Aggregation to the gene level was done with tximport using countsFromAbundance="lengthScaledTPM". The mapping from transcript ID to gene ID is in annotations/tx2gene.txt. Genes were retained for analysis if they had at least 10 counts in at least 20% of the samples in the dataset. The counts for those gene are in data/swab_gene_counts.csv. Note, gene counts in the table were not normalized further. Genes in the table are identified by their ENSEMBL ID. The mapping to gene symbol and chromosome is in annotations/gene2name.txt.
Pairwise DE analyses between the three patient groups using the model ~viral_status + age + gender, as well as regression of gene counts against viral abundance (rpM) for the differentially expressed genes, are performed in code/DE_analysis.R. Results are in results/DE.
classifier-1-generate-cv-folds.Rgenerates the cross-validation folds.classifier-2-fit-models.Rfits the classifier models. Results are stored inresults/classifier.classifier-3-aggregate-results.pyandclassifier-4-sensitivity-specifity.Raggregate results and put them infigures/classifier.
We used the Human Lung Cell Atlas dataset Travaglini et al. (bioRxiv 2019) to generate the single cell signature files used as the basis for the deconvolution analysis in CiberSortX.
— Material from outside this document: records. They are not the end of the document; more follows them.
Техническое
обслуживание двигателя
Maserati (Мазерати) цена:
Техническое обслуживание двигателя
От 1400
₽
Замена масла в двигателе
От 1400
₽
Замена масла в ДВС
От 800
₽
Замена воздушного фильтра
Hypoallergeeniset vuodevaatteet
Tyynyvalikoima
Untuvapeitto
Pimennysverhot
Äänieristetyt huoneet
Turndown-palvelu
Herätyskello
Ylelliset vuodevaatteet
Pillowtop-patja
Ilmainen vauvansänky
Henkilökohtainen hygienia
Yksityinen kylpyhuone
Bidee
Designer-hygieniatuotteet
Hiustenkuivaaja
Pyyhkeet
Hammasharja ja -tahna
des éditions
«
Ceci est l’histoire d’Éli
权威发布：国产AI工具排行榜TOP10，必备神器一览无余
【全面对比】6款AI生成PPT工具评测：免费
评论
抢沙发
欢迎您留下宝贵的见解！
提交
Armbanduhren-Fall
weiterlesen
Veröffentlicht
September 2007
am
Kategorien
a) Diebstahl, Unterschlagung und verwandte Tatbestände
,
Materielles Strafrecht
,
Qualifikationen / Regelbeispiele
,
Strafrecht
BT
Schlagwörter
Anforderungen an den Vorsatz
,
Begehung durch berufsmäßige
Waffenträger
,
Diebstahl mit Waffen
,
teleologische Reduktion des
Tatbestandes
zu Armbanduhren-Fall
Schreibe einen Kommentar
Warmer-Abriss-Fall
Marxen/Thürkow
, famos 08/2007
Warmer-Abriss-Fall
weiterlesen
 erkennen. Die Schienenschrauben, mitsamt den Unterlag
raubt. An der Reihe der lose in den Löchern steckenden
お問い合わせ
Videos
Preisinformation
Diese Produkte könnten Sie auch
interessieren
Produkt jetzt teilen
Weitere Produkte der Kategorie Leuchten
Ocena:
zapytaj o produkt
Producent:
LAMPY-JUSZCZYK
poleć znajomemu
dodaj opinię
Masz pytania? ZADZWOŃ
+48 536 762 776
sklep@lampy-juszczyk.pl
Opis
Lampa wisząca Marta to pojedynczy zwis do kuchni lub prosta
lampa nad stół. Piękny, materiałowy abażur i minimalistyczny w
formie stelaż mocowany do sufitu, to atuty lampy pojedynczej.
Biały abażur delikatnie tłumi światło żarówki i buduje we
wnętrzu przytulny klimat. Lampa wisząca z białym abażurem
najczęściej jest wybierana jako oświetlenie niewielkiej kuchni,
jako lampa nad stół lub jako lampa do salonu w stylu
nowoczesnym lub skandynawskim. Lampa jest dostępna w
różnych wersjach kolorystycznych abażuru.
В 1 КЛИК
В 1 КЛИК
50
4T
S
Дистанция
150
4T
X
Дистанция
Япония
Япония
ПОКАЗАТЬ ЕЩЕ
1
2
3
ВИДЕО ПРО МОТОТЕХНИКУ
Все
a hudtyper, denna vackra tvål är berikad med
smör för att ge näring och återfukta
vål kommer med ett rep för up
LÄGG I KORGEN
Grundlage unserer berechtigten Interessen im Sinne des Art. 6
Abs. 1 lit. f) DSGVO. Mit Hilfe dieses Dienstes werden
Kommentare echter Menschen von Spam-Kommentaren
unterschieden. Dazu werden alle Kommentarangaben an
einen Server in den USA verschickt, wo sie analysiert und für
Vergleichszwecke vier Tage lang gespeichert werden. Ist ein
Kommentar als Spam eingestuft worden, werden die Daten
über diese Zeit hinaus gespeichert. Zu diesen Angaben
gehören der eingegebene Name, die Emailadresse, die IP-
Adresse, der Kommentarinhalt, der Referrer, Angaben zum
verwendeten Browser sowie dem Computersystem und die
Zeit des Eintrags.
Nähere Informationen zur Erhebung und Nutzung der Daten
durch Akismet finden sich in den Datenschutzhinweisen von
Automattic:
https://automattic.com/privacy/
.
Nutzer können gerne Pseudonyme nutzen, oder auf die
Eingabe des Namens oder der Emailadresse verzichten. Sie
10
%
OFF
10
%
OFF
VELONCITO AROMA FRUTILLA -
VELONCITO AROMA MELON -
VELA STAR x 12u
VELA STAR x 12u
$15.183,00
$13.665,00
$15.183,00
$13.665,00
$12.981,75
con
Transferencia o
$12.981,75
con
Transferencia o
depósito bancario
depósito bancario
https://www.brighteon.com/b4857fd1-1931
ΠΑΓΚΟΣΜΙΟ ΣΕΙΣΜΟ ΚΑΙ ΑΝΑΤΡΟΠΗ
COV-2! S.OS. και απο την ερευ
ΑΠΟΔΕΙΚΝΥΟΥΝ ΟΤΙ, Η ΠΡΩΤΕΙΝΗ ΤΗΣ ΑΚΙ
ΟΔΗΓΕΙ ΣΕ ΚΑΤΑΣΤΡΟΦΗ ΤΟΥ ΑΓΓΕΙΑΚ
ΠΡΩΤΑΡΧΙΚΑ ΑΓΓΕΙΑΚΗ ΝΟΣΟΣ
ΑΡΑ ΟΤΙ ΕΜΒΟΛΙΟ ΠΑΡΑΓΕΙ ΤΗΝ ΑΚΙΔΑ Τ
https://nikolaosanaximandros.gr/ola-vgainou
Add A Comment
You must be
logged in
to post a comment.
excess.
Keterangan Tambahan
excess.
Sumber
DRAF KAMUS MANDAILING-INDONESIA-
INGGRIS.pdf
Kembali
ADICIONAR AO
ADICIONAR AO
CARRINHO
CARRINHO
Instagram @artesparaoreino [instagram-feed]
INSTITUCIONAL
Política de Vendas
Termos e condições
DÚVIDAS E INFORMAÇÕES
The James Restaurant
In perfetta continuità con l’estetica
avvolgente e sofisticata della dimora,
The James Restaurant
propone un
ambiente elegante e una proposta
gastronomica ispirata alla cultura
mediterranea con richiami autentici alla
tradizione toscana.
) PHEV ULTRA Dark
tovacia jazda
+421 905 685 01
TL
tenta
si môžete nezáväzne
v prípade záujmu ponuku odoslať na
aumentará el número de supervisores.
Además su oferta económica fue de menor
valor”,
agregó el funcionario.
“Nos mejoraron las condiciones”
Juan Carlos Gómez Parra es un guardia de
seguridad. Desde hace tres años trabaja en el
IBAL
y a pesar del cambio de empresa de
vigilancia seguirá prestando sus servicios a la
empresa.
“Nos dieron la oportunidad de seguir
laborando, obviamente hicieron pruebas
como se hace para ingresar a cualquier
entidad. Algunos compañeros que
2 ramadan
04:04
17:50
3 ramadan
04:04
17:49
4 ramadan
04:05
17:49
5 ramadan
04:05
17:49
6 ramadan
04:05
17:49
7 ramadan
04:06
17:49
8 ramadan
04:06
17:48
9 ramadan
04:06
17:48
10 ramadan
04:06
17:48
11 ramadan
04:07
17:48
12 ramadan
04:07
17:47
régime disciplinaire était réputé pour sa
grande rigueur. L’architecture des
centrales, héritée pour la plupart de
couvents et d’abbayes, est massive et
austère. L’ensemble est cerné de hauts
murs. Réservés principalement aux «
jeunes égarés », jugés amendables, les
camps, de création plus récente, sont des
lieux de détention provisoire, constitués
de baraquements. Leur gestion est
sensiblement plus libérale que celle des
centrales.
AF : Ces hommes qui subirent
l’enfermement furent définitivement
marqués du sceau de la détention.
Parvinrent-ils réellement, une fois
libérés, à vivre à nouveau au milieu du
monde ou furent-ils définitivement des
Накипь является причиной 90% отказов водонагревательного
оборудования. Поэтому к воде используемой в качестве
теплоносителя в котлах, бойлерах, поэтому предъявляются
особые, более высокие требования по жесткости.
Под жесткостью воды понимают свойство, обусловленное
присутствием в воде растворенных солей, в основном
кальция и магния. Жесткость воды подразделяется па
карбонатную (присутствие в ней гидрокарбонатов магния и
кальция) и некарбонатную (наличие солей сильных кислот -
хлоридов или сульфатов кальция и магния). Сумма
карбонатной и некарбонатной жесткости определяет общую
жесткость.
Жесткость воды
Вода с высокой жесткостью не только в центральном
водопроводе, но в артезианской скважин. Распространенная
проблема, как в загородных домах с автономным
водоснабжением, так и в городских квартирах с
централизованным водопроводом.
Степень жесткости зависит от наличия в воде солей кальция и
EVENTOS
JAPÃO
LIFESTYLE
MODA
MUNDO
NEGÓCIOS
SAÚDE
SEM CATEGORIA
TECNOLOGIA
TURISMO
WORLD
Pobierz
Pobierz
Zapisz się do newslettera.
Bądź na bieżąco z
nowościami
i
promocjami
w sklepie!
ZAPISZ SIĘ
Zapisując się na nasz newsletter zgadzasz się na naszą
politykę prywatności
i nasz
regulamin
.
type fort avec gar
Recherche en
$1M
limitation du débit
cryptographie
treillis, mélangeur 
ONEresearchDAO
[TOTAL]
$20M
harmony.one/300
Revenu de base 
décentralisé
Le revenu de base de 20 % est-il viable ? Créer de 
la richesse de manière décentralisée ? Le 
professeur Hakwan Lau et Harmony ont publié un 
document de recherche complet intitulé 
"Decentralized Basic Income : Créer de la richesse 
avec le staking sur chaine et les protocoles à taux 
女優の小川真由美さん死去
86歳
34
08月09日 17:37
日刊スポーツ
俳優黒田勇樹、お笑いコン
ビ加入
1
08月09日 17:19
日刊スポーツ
Cell deconvolution analysis is in code/host_deconvolution.ipynb,
with results in results/deconvolution.
The main difference from the pre-print version is the exclusion of 4 of the original 238 samples from all of the analyses because their group label was ambiguous. These samples are still available in the IDSeq reports and the raw sequencing data we deposited online. In addition, minor changes were made in the DE analysis as detailed in the peer review file accompanying the publication.